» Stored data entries

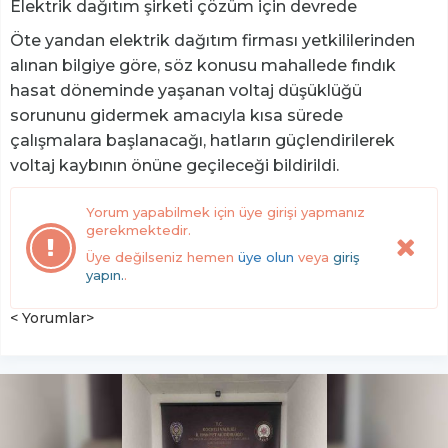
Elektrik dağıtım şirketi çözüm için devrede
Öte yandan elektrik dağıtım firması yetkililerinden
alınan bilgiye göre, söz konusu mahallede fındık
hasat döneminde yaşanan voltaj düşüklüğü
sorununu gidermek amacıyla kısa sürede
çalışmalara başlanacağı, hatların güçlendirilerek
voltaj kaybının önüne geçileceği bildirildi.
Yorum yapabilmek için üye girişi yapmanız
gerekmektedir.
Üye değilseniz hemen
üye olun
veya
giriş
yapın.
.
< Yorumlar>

» What to do
Which lines in the records contain the word "için"? Copy each one.

» Solution for this exercise
Elektrik dağıtım şirketi çözüm için devrede
Yorum yapabilmek için üye girişi yapmanız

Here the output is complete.